= Beginning of Section =
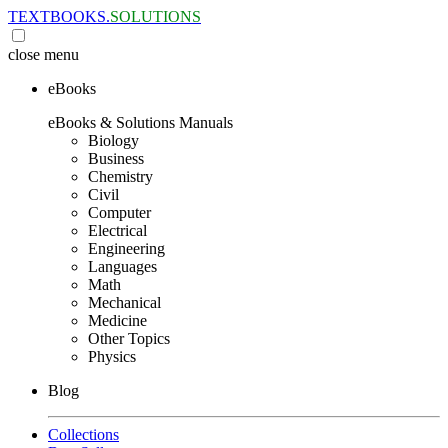
TEXTBOOKS.
SOLUTIONS
close
menu
eBooks
eBooks & Solutions Manuals
Biology
Business
Chemistry
Civil
Computer
Electrical
Engineering
Languages
Math
Mechanical
Medicine
Other Topics
Physics
Blog
Collections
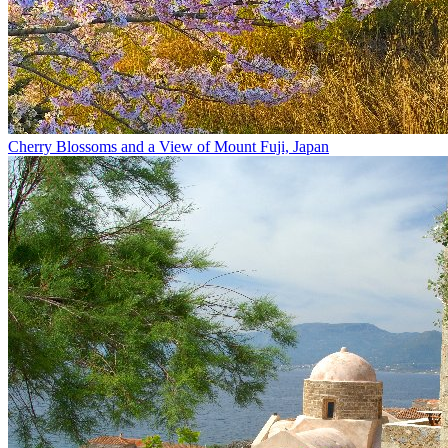
Cherry Blossoms and a View of Mount Fuji, Japan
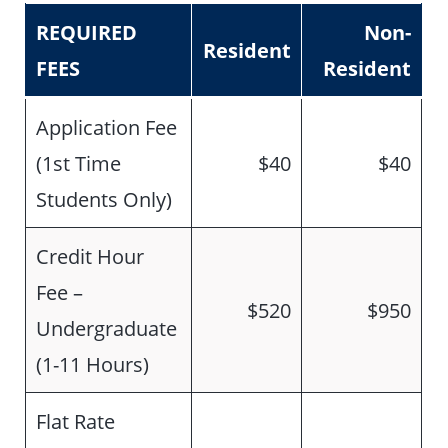
REQUIRED
Non-
Resident
FEES
Resident
Application Fee
(1st Time
$40
$40
Students Only)
Credit Hour
Fee –
$520
$950
Undergraduate
(1-11 Hours)
Flat Rate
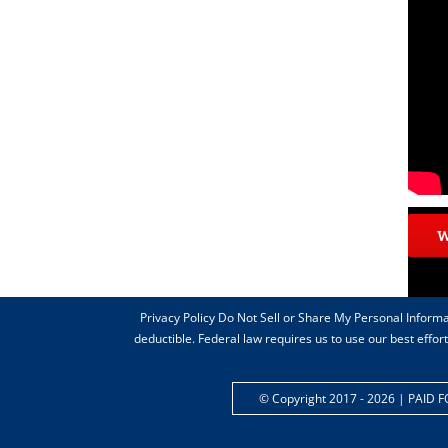
Privacy Policy Do Not Sell or Share My Personal Informa
deductible. Federal law requires us to use our best effo
© Copyright 2017 -
2026 | PAID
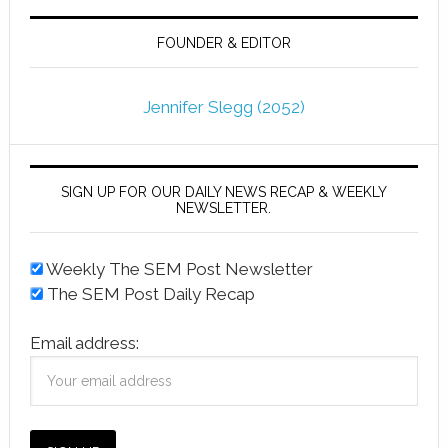
FOUNDER & EDITOR
Jennifer Slegg (2052)
SIGN UP FOR OUR DAILY NEWS RECAP & WEEKLY
NEWSLETTER.
Weekly The SEM Post Newsletter
The SEM Post Daily Recap
Email address:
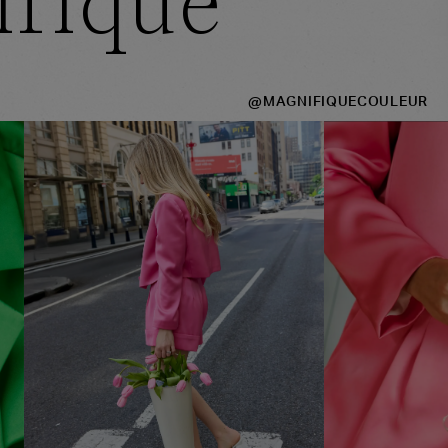
ifique
@MAGNIFIQUECOULEUR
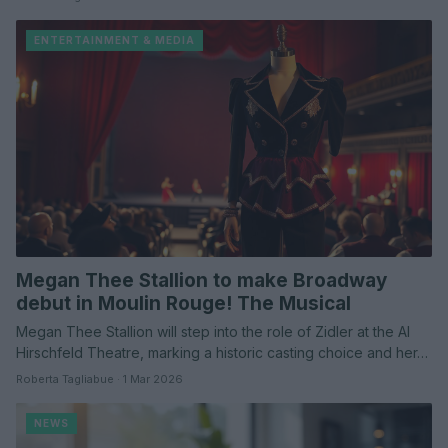
ENTERTAINMENT & MEDIA
Megan Thee Stallion to make Broadway
debut in Moulin Rouge! The Musical
Megan Thee Stallion will step into the role of Zidler at the Al
Hirschfeld Theatre, marking a historic casting choice and her…
Roberta Tagliabue · 1 Mar 2026
NEWS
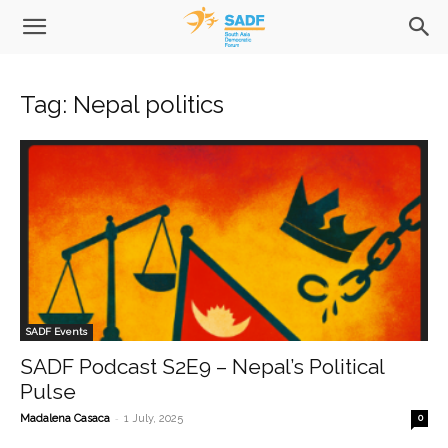
Tag: Nepal politics
SADF Events
SADF Podcast S2E9 – Nepal’s Political
Pulse
-
Madalena Casaca
1 July, 2025
0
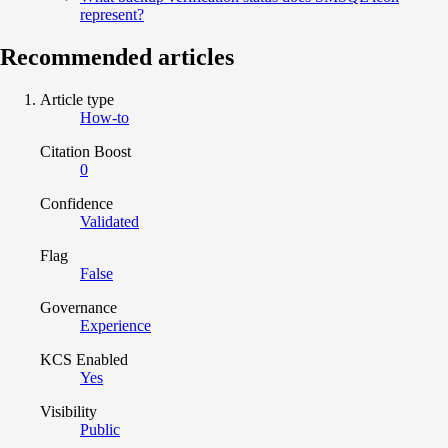
represent?
Recommended articles
Article type
How-to
Citation Boost
0
Confidence
Validated
Flag
False
Governance
Experience
KCS Enabled
Yes
Visibility
Public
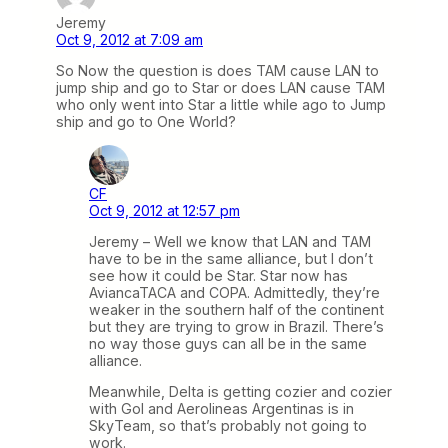
Jeremy
Oct 9, 2012 at 7:09 am
So Now the question is does TAM cause LAN to
jump ship and go to Star or does LAN cause TAM
who only went into Star a little while ago to Jump
ship and go to One World?
CF
Oct 9, 2012 at 12:57 pm
Jeremy – Well we know that LAN and TAM
have to be in the same alliance, but I don’t
see how it could be Star. Star now has
AviancaTACA and COPA. Admittedly, they’re
weaker in the southern half of the continent
but they are trying to grow in Brazil. There’s
no way those guys can all be in the same
alliance.
Meanwhile, Delta is getting cozier and cozier
with Gol and Aerolineas Argentinas is in
SkyTeam, so that’s probably not going to
work.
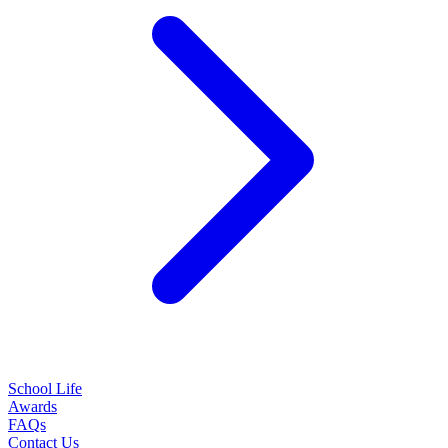
School Life
Awards
FAQs
Contact Us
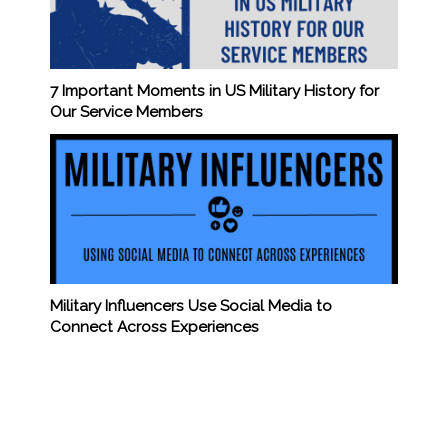
7 Important Moments in US Military History for
Our Service Members
Military Influencers Use Social Media to
Connect Across Experiences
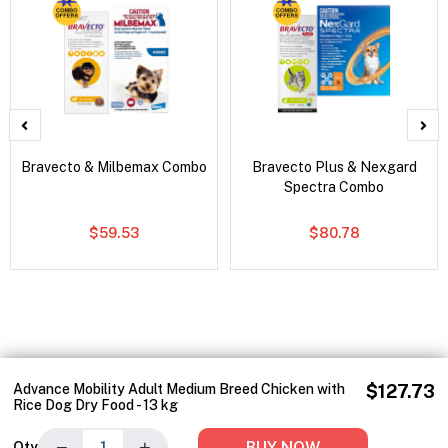
Bravecto & Milbemax Combo
Bravecto Plus & Nexgard
Spectra Combo
$59.53
$80.78
Advance Mobility Adult Medium Breed Chicken with
$127.73
Rice Dog Dry Food - 13 kg
−
+
BUY NOW
Qty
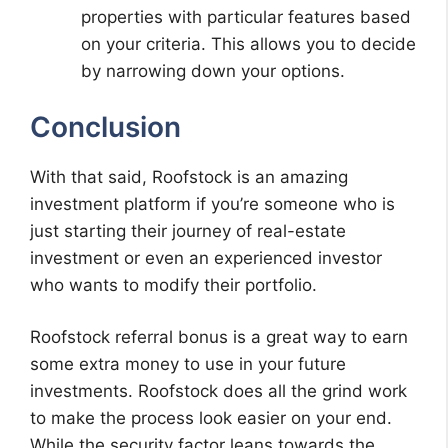
properties with particular features based
on your criteria. This allows you to decide
by narrowing down your options.
Conclusion
With that said, Roofstock is an amazing
investment platform if you’re someone who is
just starting their journey of real-estate
investment or even an experienced investor
who wants to modify their portfolio.
Roofstock referral bonus is a great way to earn
some extra money to use in your future
investments. Roofstock does all the grind work
to make the process look easier on your end.
While the security factor leans towards the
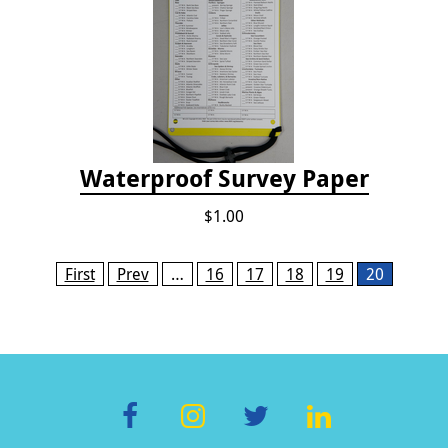
Waterproof Survey Paper
$1.00
Pages
First
Prev
…
16
17
18
19
20
F
In
T
Li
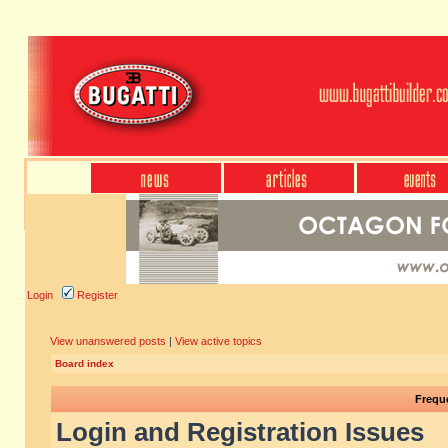
Login
Register
View unanswered posts
|
View active topics
Board index
Frequ
Login and Registration Issues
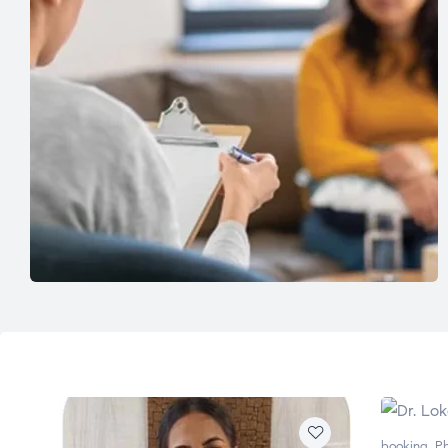
booking
,
Ph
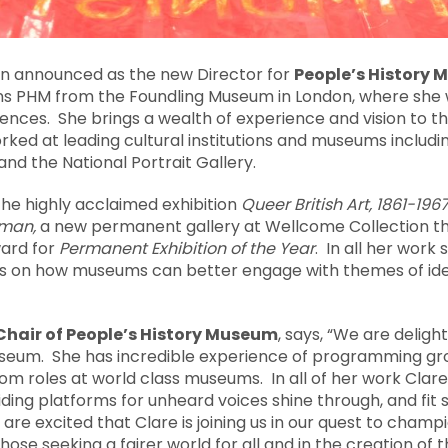
n announced as the new Director for
People’s History
ns PHM from the Foundling Museum in London, where she 
ces. She brings a wealth of experience and vision to t
ked at leading cultural institutions and museums includ
nd the National Portrait Gallery.
the highly acclaimed exhibition
Queer British Art, 1861-196
uman,
a new permanent gallery at Wellcome Collection tha
ward for
Permanent Exhibition of the Year
. In all her work
 on how museums can better engage with themes of ident
hair of People’s History Museum
, says, “We are delig
useum. She has incredible experience of programming g
om roles at world class museums. In all of her work Clare’s
viding platforms for unheard voices shine through, and fit
 are excited that Clare is joining us in our quest to cham
those seeking a fairer world for all and in the creation o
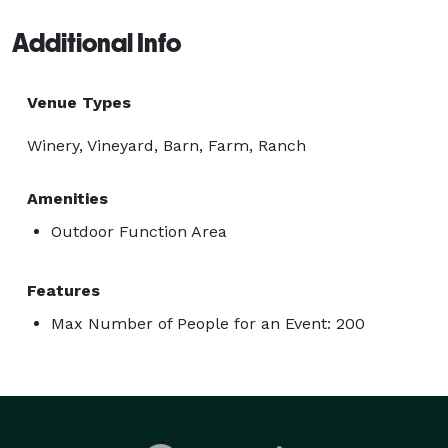
Additional Info
Venue Types
Winery, Vineyard, Barn, Farm, Ranch
Amenities
Outdoor Function Area
Features
Max Number of People for an Event: 200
= End of Section =
= TASK PROMPT =
Copy the lines that hold the word "Nepal". Take them from the records above.

= FINISHED EXERCISE =
Tag: Nepal politics
SADF Podcast S2E9 – Nepal’s Political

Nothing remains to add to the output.